Problem to solve:
When you reach a picture, skip it, and retype every line below exactly.

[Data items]
━━━━━━━━━━━━━━━━━━━━━━━━━━━━━━

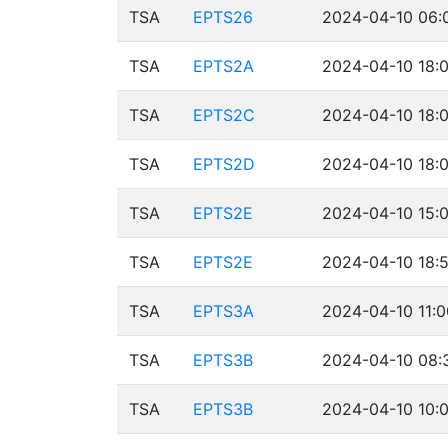
TSA
EPTS26
2024-04-10 06:
TSA
EPTS2A
2024-04-10 18:0
TSA
EPTS2C
2024-04-10 18:0
TSA
EPTS2D
2024-04-10 18:0
TSA
EPTS2E
2024-04-10 15:0
TSA
EPTS2E
2024-04-10 18:5
TSA
EPTS3A
2024-04-10 11:0
TSA
EPTS3B
2024-04-10 08:
TSA
EPTS3B
2024-04-10 10:0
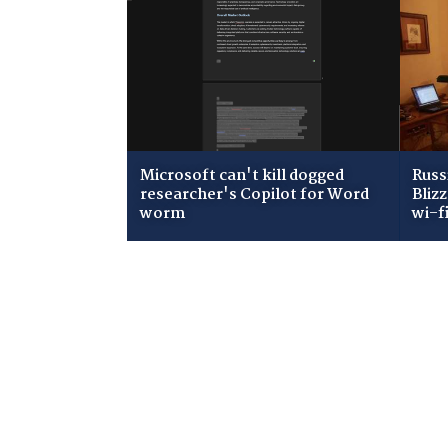
Microsoft can't kill dogged
Russ
researcher's Copilot for Word
Bliz
worm
wi-f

━━━━━━━━━━━━━━━━━━━━━━━━━━━━━━

Finished exercise:
TSA
EPTS26
2024-04-10 06:
TSA
EPTS2A
2024-04-10 18:0
TSA
EPTS2C
2024-04-10 18:0
TSA
EPTS2D
2024-04-10 18:0
TSA
EPTS2E
2024-04-10 15:0
TSA
EPTS2E
2024-04-10 18:5
TSA
EPTS3A
2024-04-10 11:0
TSA
EPTS3B
2024-04-10 08:
TSA
EPTS3B
2024-04-10 10:0
Microsoft can't kill dogged
Russ
researcher's Copilot for Word
Bliz
worm
wi-f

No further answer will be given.